So the contextual (call overloading) can be accomplished using a Custom Compiler Pass, by just replacing all the calls in the IR as discussed.

But isn’t @generated at the right stage for doing this (i.e., input types are figured out)?

Not nessecarily. Really depends what you want to do.

Note that cassette operated on lowered IR, not typed+specialized IR,
because the generator runs before the optimizer.
Generators run very early in the typed-IR creation stage, they have types, but nothing else.

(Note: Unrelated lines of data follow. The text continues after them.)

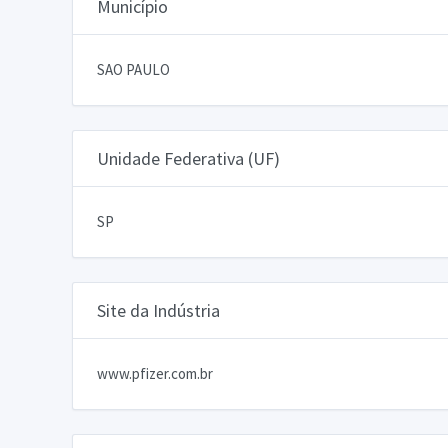
Município
SAO PAULO
Unidade Federativa (UF)
SP
Site da Indústria
www.pfizer.com.br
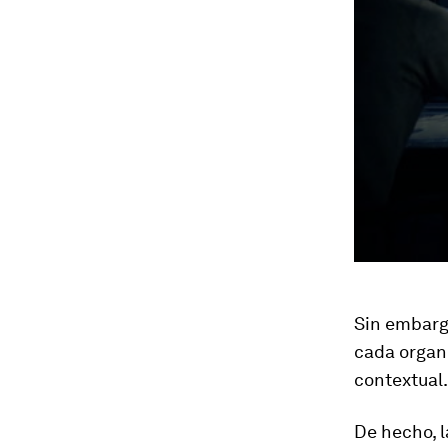
Sin embargo
cada organ
contextual.
De hecho, 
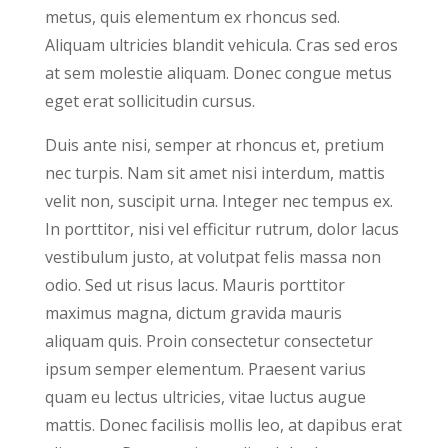
metus, quis elementum ex rhoncus sed.
Aliquam ultricies blandit vehicula. Cras sed eros
at sem molestie aliquam. Donec congue metus
eget erat sollicitudin cursus.
Duis ante nisi, semper at rhoncus et, pretium
nec turpis. Nam sit amet nisi interdum, mattis
velit non, suscipit urna. Integer nec tempus ex.
In porttitor, nisi vel efficitur rutrum, dolor lacus
vestibulum justo, at volutpat felis massa non
odio. Sed ut risus lacus. Mauris porttitor
maximus magna, dictum gravida mauris
aliquam quis. Proin consectetur consectetur
ipsum semper elementum. Praesent varius
quam eu lectus ultricies, vitae luctus augue
mattis. Donec facilisis mollis leo, at dapibus erat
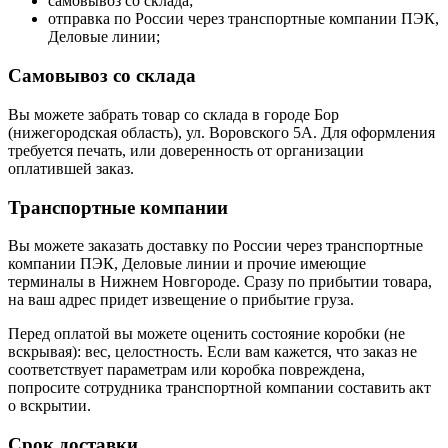
самовывоз со склада;
отправка по России через транспортные компании ПЭК,
Деловые линии;
Самовывоз со склада
Вы можете забрать товар со склада в городе Бор
(нижегородская область), ул. Воровского 5А. Для оформления
требуется печать, или доверенность от организации
оплатившей заказ.
Транспортные компании
Вы можете заказать доставку по России через транспортные
компании ПЭК, Деловые линии и прочие имеющие
терминалы в Нижнем Новгороде. Сразу по прибытии товара,
на ваш адрес придет извещение о прибытие груза.
Перед оплатой вы можете оценить состояние коробки (не
вскрывая): вес, целостность. Если вам кажется, что заказ не
соответствует параметрам или коробка повреждена,
попросите сотрудника транспортной компании составить акт
о вскрытии.
Срок доставки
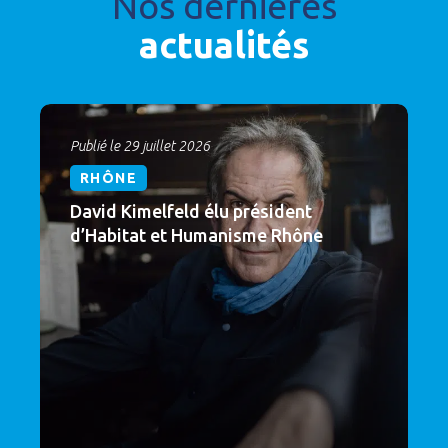
Nos dernières
actualités
Publié le 29 juillet 2026
RHÔNE
David Kimelfeld élu président
d’Habitat et Humanisme Rhône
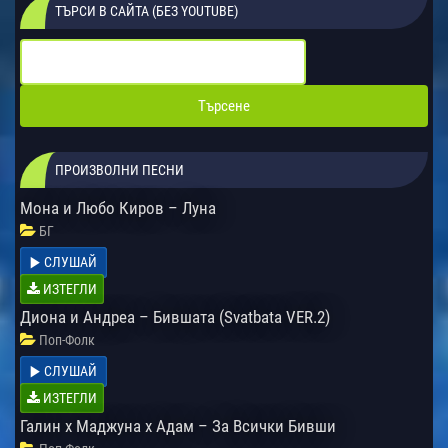
ТЪРСИ В САЙТА (БЕЗ YOUTUBE)
ПРОИЗВОЛНИ ПЕСНИ
Мона и Любо Киров – Луна
БГ
СЛУШАЙ
ИЗТЕГЛИ
Диона и Андреа – Бившата (Svatbata VER.2)
Поп-Фолк
СЛУШАЙ
ИЗТЕГЛИ
Галин х Маджуна х Адам – За Всички Бивши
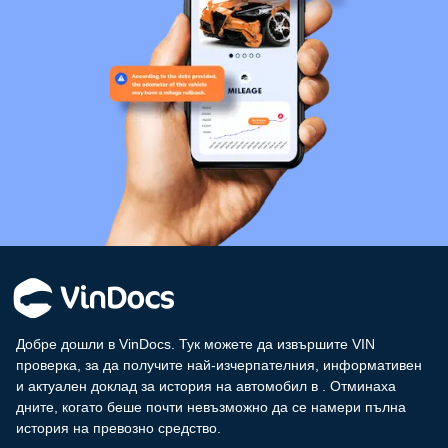
Добре дошли в VinDocs. Тук можете да извършите VIN
проверка, за да получите най-изчерпателния, информативен
и актуален доклад за история на автомобил в
. Отминаха
дните, когато беше почти невъзможно да се намери пълна
история на превозно средство.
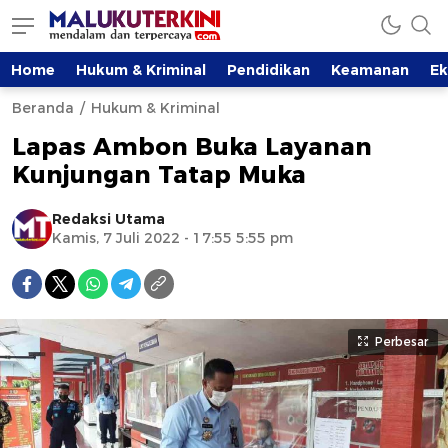
Home
Hukum & Kriminal
Pendidikan
Keamanan
E
Beranda
Hukum & Kriminal
Lapas Ambon Buka Layanan
Kunjungan Tatap Muka
Redaksi Utama
Kamis, 7 Juli 2022 - 17:55 5:55 pm
Perbesar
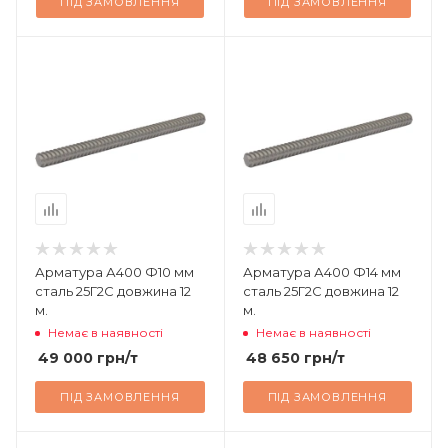
ПІД ЗАМОВЛЕННЯ
ПІД ЗАМОВЛЕННЯ
Арматура А400 Ф10 мм
Арматура А400 Ф14 мм
сталь 25Г2С довжина 12
сталь 25Г2С довжина 12
м.
м.
Немає в наявності
Немає в наявності
49 000
грн
/т
48 650
грн
/т
ПІД ЗАМОВЛЕННЯ
ПІД ЗАМОВЛЕННЯ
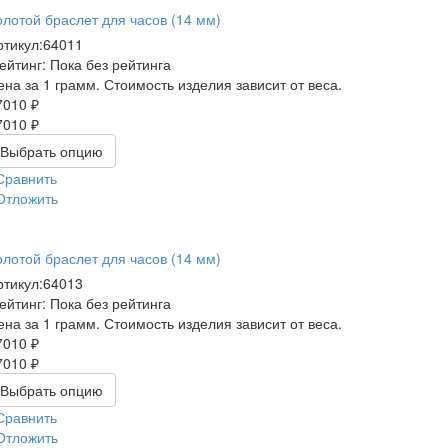
олотой браслет для часов (14 мм)
ртикул:
64011
ейтинг: Пока без рейтинга
ена за 1 грамм. Стоимость изделия зависит от веса.
7010 ₽
7010 ₽
Выбрать опцию
Сравнить
Отложить
олотой браслет для часов (14 мм)
ртикул:
64013
ейтинг: Пока без рейтинга
ена за 1 грамм. Стоимость изделия зависит от веса.
7010 ₽
7010 ₽
Выбрать опцию
Сравнить
Отложить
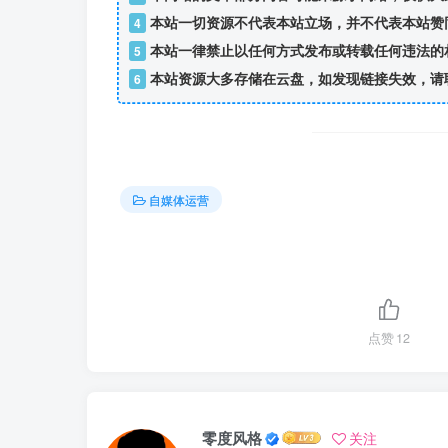
本站一切资源不代表本站立场，并不代表本站赞
4
本站一律禁止以任何方式发布或转载任何违法的
5
本站资源大多存储在云盘，如发现链接失效，请
6
自媒体运营
点赞
12
零度风格
关注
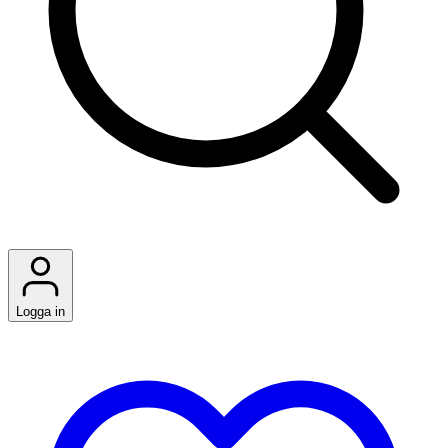
Logga in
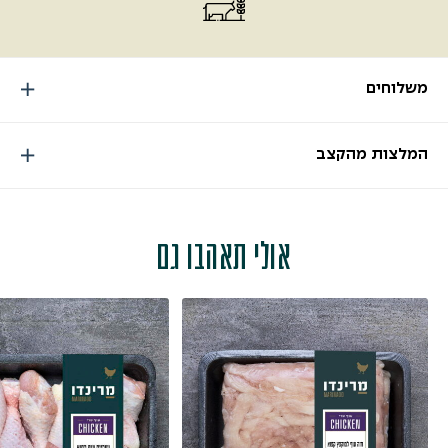
משלוחים
המלצות מהקצב
אולי תאהבו גם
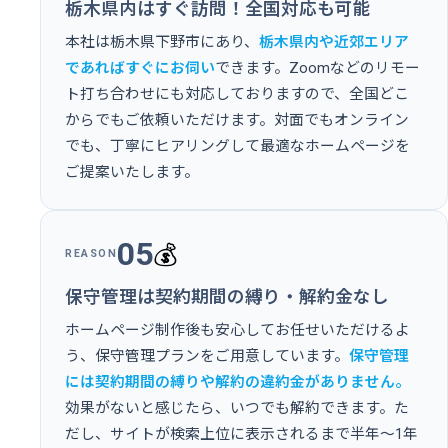
栃木県内はすぐ訪問！全国対応も可能
本社は栃木県下野市にあり、
栃木県内や近郊エリア
であればすぐにお伺い
できます。Zoomなどのリモー
ト打ち合わせにも対応しておりますので、全国どこ
からでもご依頼いただけます。対面でもオンライン
でも、丁寧にヒアリングして最適なホームページを
ご提案いたします。
05
💰
REASON
保守管理は契約期間の縛り・解約金なし
ホームページ制作後も安心してお任せいただけるよ
う、保守管理プランをご用意しています。
保守管理
には契約期間の縛りや解約の違約金がありません。
効果がないと感じたら、いつでも解約できます。た
だし、サイトが検索上位に表示されるまで半年〜1年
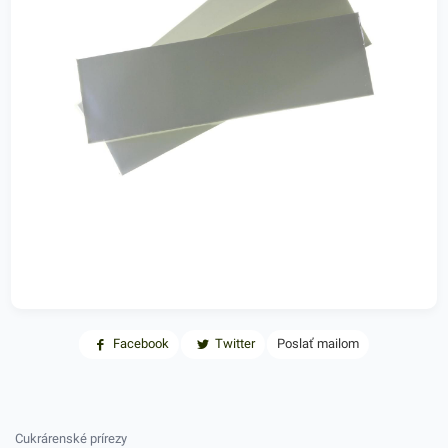
Facebook
Twitter
Poslať mailom
Cukrárenské prírezy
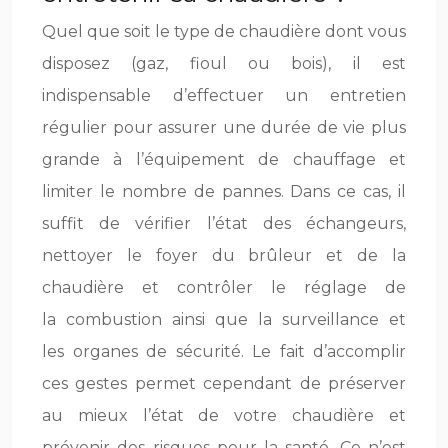
Quel que soit le type de chaudière dont vous
disposez (gaz, fioul ou bois), il est
indispensable d’effectuer un entretien
régulier pour assurer une durée de vie plus
grande à l’équipement de chauffage et
limiter le nombre de pannes. Dans ce cas, il
suffit de vérifier l’état des échangeurs,
nettoyer le foyer du brûleur et de la
chaudière et contrôler le réglage de
la combustion ainsi que la surveillance et
les organes de sécurité. Le fait d’accomplir
ces gestes permet cependant de préserver
au mieux l’état de votre chaudière et
prévenir des risques pour la santé. Ce n’est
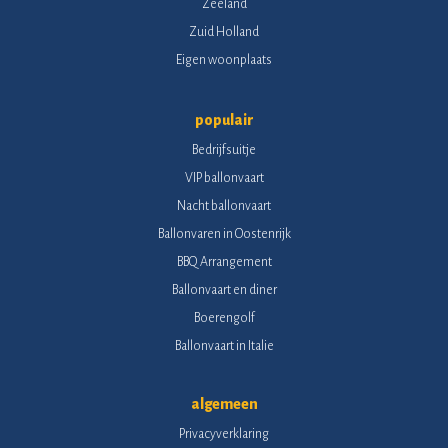
Zeeland
Zuid Holland
Eigen woonplaats
populair
Bedrijfsuitje
VIP ballonvaart
Nacht ballonvaart
Ballonvaren in Oostenrijk
BBQ Arrangement
Ballonvaart en diner
Boerengolf
Ballonvaart in Italie
algemeen
Privacyverklaring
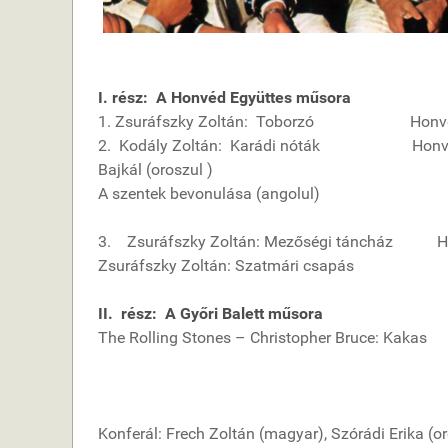
I. rész: A Honvéd Együttes műsora
1. Zsuráfszky Zoltán: Toborzó Honvéd T
2. Kodály Zoltán: Karádi nóták Honvéd
Bajkál (oroszul )
A szentek bevonulása (angolul)
3. Zsuráfszky Zoltán: Mezőségi táncház Hon
Zsuráfszky Zoltán: Szatmári csapás
II. rész: A Győri Balett műsora
The Rolling Stones – Christopher Bruce: Kakas
Konferál: Frech Zoltán (magyar), Szórádi Erika (or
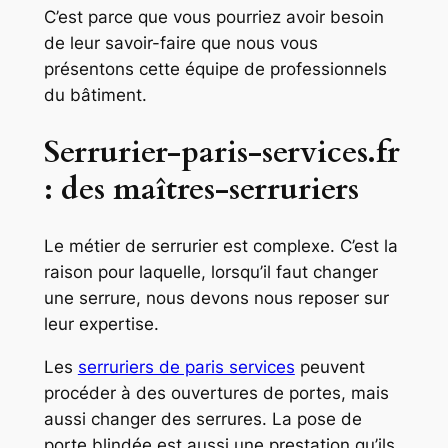
C’est parce que vous pourriez avoir besoin
de leur savoir-faire que nous vous
présentons cette équipe de professionnels
du bâtiment.
Serrurier-paris-services.fr
: des maîtres-serruriers
Le métier de serrurier est complexe. C’est la
raison pour laquelle, lorsqu’il faut changer
une serrure, nous devons nous reposer sur
leur expertise.
Les
serruriers de paris services
peuvent
procéder à des ouvertures de portes, mais
aussi changer des serrures. La pose de
porte blindée est aussi une prestation qu’ils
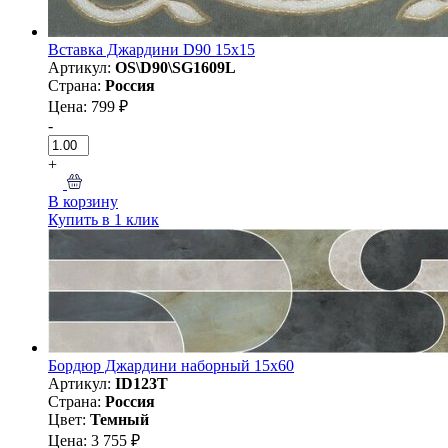
Вставка Джардини D90 15х15
Артикул:
OS\D90\SG1609L
Страна:
Россия
Цена: 799 ₽
-
+
В корзину
Купить в 1 клик
Бордюр Джардини наборный 15x60
Артикул:
ID123T
Страна:
Россия
Цвет:
Темный
Цена: 3 755 ₽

Contextual dispatch basically doesn’t matter when you run it, since if you are just doing a replace of all calls t.o call something else, then that can be done on the AST (see Arborist.jl), lowered IR, typed IR, optimized Typed IR, LLVM, etc.
If you do it before the optimizer runs then you can write overdubs that depend on types and have the ones you don’t change get optimized out.
But if you do it certain later stages, then you have access to the types and can not repace calls you don’t want to replace.

Other things you might want to run, like hoising things out of loops,
is much easier done either ealier: On the AST when loops are still clear,
or later:
once the control-flow-graph (CFG) and domination tree (DomTree (unrelated to the HTML use)) is constructed and available.
Since making those is really expensive (MagnetricReadHead now constructs those during a cassette pass, it is not fast and the optimizer redoes all that work again.)
Without the CFG and DomTree making custom optimization passes is very difficult, because you don’t have easy way of knowing what runs in what order (you can work it out, but doing so is equiv to constructing the CFG)

I think the time it runs might actually be the worst time it could run for most custom compiler-pass purposes.
But it is a whole lot better than not having it at all.

tkf · October 6, 2019, 12:23pm

Thanks a lot! That’s super informative. I haven’t thought about hooking things into later stages of compilation but that sounds very interesting.

Elrod · October 6, 2019, 7:57pm

@jw3126 and @tkf have a much better reason to use @generated than my example. It came from the fact that I was initially writing code in that way to support fixed size arrays, where I’m likely to change the blocking behavior as a function of array size (eg, if we have avx512 and are summing 72 elements, we’d want to do it in 3 blocks of 24, not 2 blocks of 32 followed by 1 block of 8).
We would change both the number and the size of the blocks as a function of the number of rows we are summing.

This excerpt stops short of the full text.